(Exercise goal) Retype the lines from the first one in the records down to the line containing "Arena MRV – Belo Horizonte", counting both, and leave out any pictures.

[Transcribed page contents]
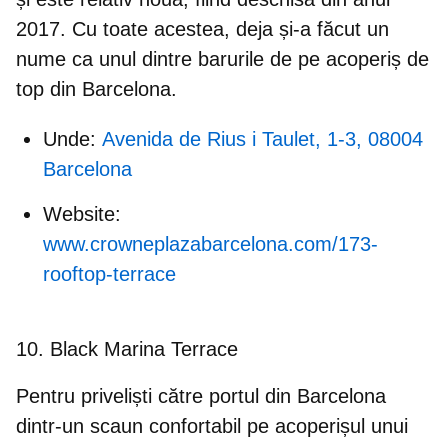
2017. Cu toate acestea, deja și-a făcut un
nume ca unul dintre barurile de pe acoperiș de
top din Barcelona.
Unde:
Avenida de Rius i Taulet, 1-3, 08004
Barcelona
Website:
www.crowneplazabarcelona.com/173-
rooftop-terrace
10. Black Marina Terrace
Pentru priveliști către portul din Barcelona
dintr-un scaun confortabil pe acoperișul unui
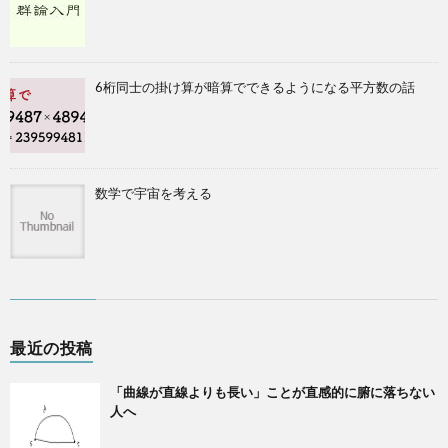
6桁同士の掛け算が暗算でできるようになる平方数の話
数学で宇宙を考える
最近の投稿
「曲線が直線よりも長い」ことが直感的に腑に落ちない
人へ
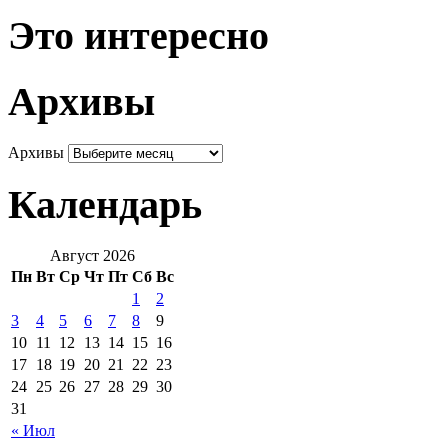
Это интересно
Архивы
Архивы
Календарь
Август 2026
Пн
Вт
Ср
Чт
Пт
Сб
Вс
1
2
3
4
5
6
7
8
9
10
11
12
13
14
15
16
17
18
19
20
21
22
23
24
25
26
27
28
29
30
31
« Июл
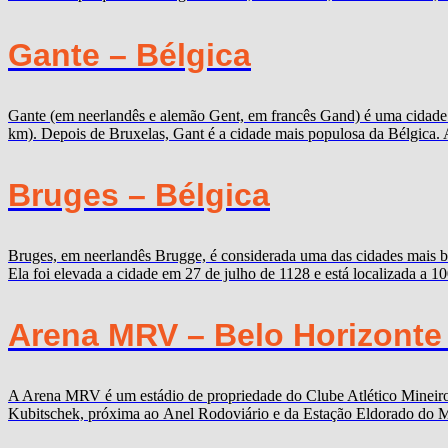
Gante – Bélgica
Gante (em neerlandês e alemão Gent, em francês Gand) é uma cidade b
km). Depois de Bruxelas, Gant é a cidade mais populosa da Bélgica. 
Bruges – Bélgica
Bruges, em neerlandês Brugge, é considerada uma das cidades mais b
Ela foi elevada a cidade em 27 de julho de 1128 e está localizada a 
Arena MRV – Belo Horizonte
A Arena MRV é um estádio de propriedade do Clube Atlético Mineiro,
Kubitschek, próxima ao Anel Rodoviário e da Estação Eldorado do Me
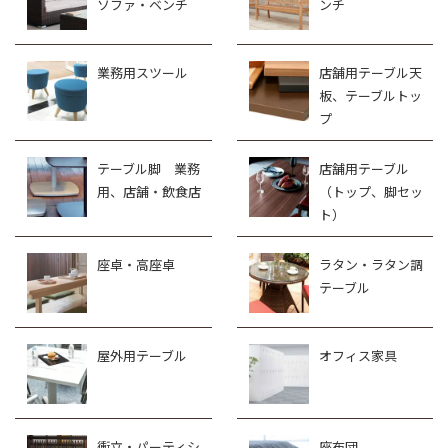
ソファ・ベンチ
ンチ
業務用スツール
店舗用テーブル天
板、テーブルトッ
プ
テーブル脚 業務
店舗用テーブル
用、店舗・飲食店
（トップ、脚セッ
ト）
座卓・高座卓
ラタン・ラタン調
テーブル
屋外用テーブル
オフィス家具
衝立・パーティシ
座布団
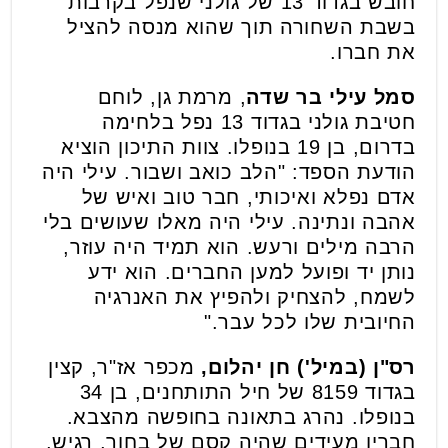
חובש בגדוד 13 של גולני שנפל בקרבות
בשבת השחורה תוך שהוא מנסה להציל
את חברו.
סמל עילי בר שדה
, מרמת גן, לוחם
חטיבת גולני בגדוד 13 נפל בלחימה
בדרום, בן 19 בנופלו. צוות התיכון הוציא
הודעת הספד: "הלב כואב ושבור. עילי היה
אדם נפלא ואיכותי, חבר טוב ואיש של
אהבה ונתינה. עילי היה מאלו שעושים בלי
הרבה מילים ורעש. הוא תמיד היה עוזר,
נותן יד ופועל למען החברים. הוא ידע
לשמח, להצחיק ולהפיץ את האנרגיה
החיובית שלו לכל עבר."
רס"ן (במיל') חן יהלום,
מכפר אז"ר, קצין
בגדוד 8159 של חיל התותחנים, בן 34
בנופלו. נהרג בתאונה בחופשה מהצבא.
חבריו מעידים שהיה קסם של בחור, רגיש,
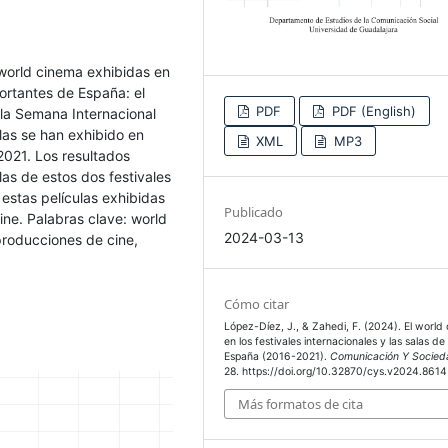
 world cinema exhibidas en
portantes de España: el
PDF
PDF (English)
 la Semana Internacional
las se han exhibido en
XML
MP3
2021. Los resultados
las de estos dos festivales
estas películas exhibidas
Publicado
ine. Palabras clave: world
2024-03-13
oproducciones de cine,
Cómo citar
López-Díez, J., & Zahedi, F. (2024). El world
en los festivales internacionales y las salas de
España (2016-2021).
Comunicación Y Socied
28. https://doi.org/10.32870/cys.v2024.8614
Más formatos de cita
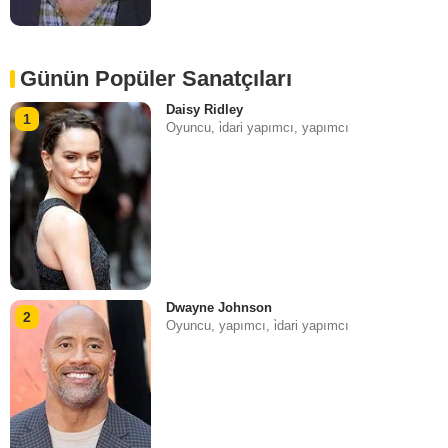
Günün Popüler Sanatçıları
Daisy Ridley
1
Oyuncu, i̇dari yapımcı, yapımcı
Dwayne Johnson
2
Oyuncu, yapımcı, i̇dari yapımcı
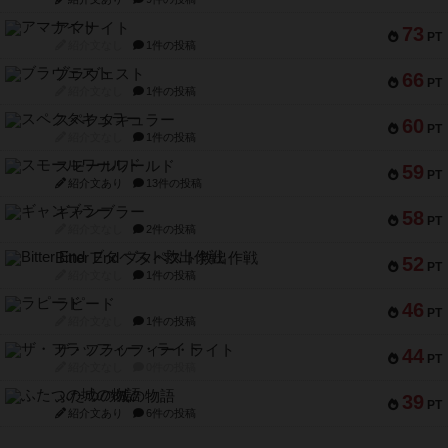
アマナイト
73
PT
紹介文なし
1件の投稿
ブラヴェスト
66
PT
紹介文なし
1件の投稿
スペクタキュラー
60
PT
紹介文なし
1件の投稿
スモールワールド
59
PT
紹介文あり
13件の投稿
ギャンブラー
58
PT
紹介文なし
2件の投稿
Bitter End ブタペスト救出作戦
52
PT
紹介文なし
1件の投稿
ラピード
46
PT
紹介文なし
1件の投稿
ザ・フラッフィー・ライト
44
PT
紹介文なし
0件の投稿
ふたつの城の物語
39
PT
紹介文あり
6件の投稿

(Problem solution)
2017. Cu toate acestea, deja și-a făcut un
nume ca unul dintre barurile de pe acoperiș de
top din Barcelona.
Unde:
Avenida de Rius i Taulet, 1-3, 08004
Barcelona
Website:
www.crowneplazabarcelona.com/173-
rooftop-terrace
10. Black Marina Terrace
Pentru priveliști către portul din Barcelona
dintr-un scaun confortabil pe acoperișul unui
6桁同士の掛け算が暗算でできるようになる平方数の話
数学で宇宙を考える
最近の投稿
「曲線が直線よりも長い」ことが直感的に腑に落ちない
人へ
Это интересно
Архивы
Архивы
Календарь
Август 2026
Пн
Вт
Ср
Чт
Пт
Сб
Вс
1
2
3
4
5
6
7
8
9
10
11
12
13
14
15
16
17
18
19
20
21
22
23
24
25
26
27
28
29
30
31
« Июл
Gante – Bélgica
Gante (em neerlandês e alemão Gent, em francês Gand) é uma cidade b
km). Depois de Bruxelas, Gant é a cidade mais populosa da Bélgica. 
Bruges – Bélgica
Bruges, em neerlandês Brugge, é considerada uma das cidades mais b
Ela foi elevada a cidade em 27 de julho de 1128 e está localizada a 
Arena MRV – Belo Horizonte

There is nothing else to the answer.